[Records supplied Boundary: Start]

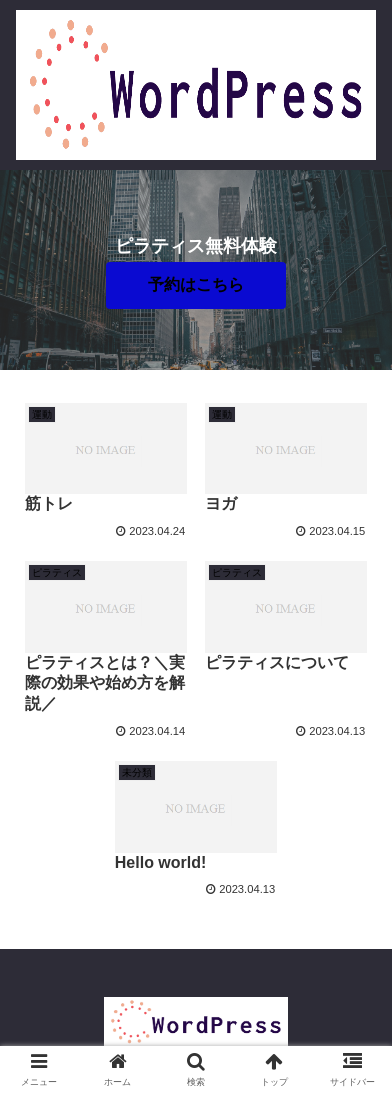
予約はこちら (196, 284)
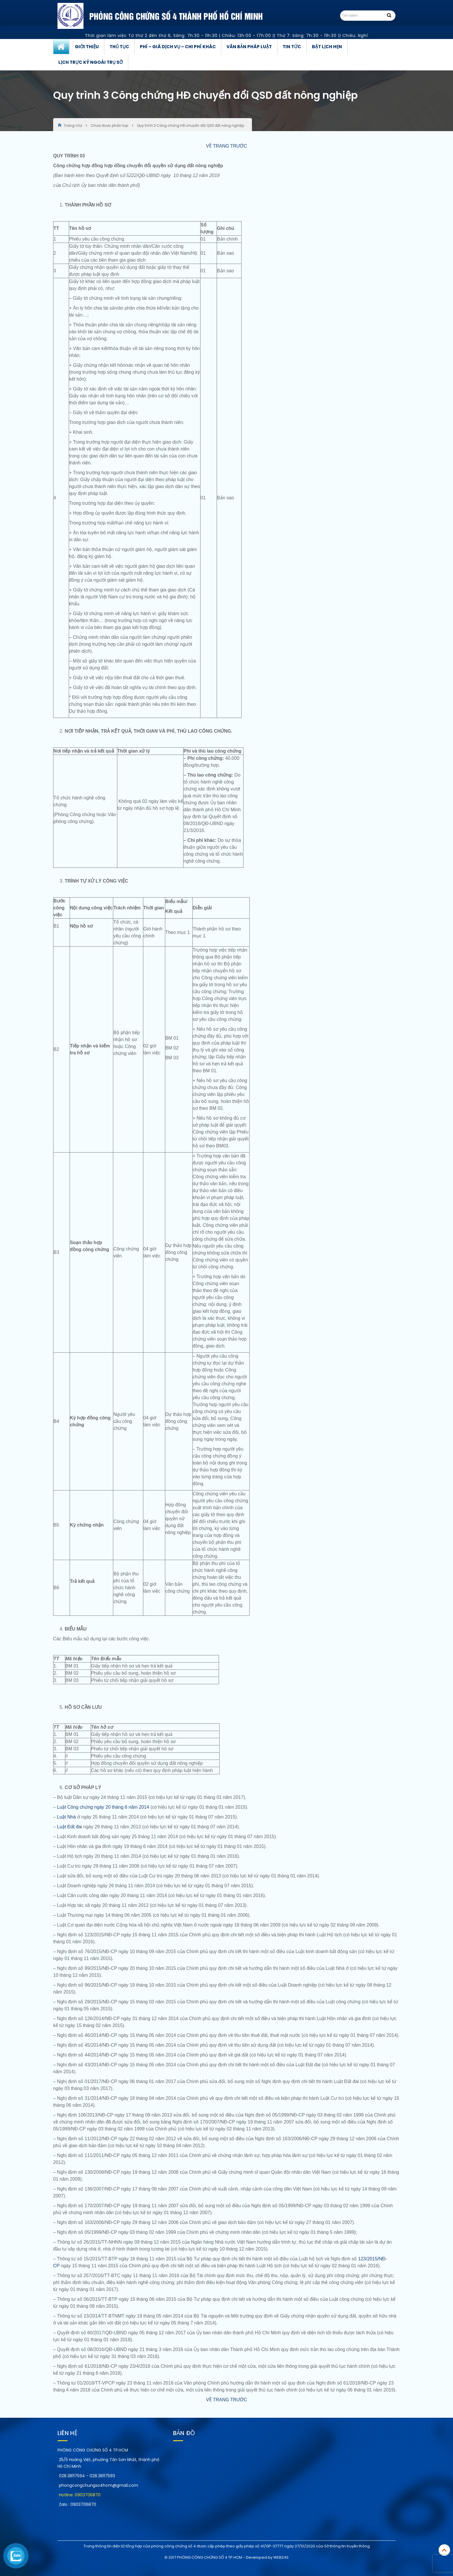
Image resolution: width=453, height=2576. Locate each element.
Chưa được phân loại (109, 125)
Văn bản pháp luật (249, 47)
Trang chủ (61, 47)
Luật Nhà (66, 1816)
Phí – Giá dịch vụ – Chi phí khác (178, 47)
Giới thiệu (87, 47)
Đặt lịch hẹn (327, 47)
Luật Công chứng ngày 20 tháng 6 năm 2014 (103, 1807)
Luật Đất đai (69, 1826)
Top (444, 2550)
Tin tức (292, 47)
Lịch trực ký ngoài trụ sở (90, 62)
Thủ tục (119, 47)
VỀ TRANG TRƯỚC (226, 146)
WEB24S (281, 2557)
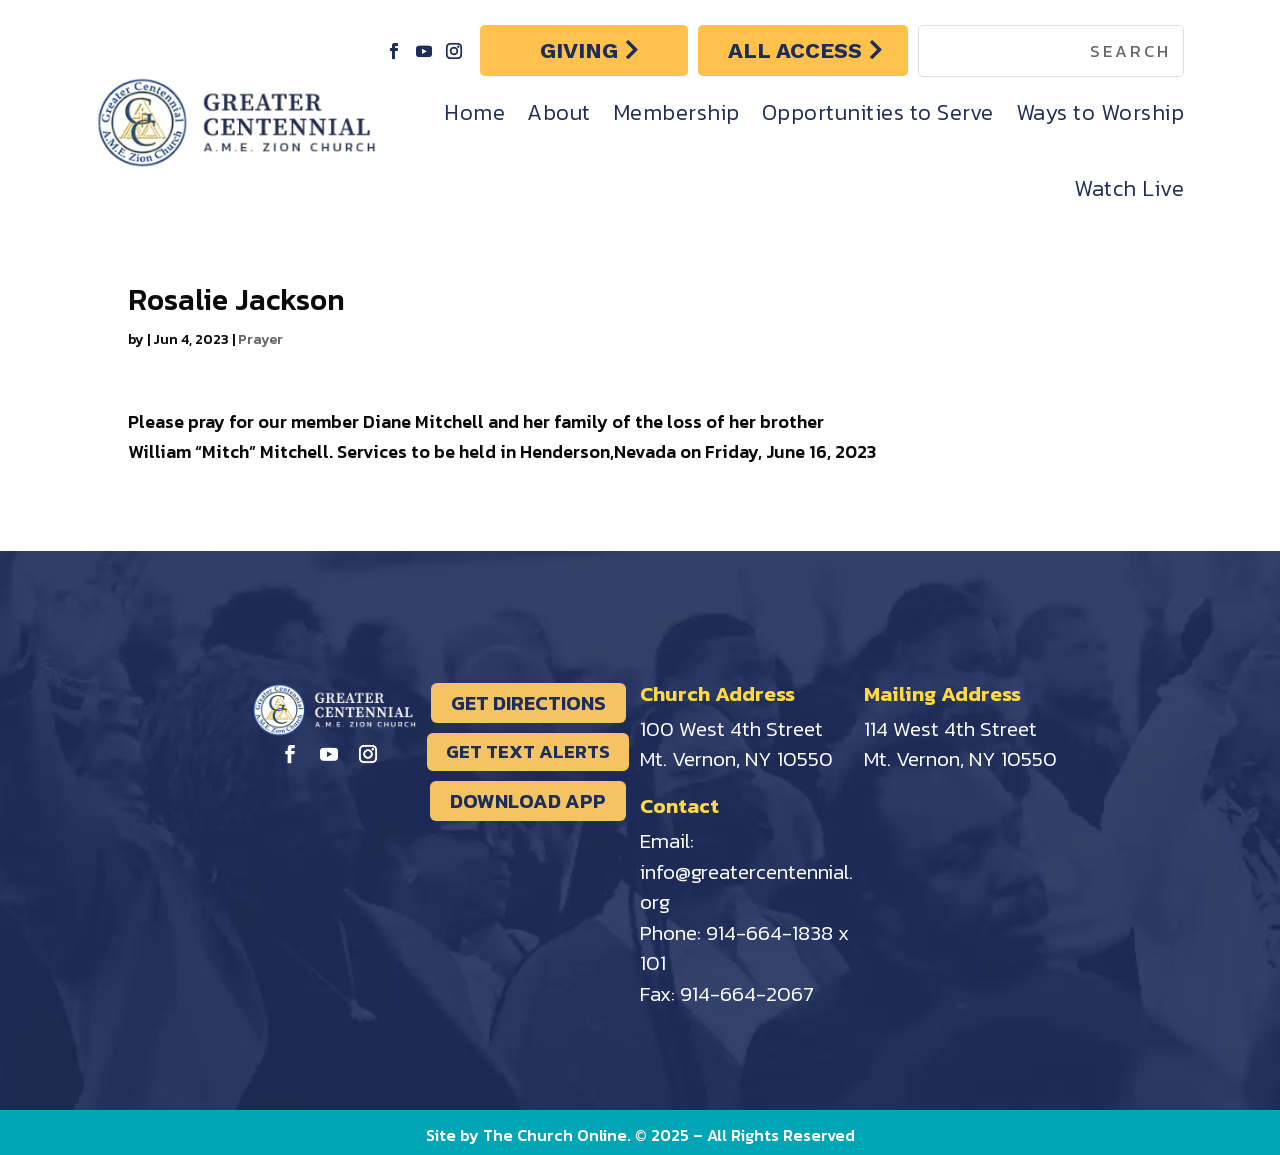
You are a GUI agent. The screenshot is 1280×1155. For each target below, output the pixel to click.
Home (474, 112)
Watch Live (1129, 188)
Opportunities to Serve (878, 112)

[Records supplied Boundary: End]

• **Assignment**: A single number is required: the count of lines in the records that include the string "each".

• **Solved problem**: 2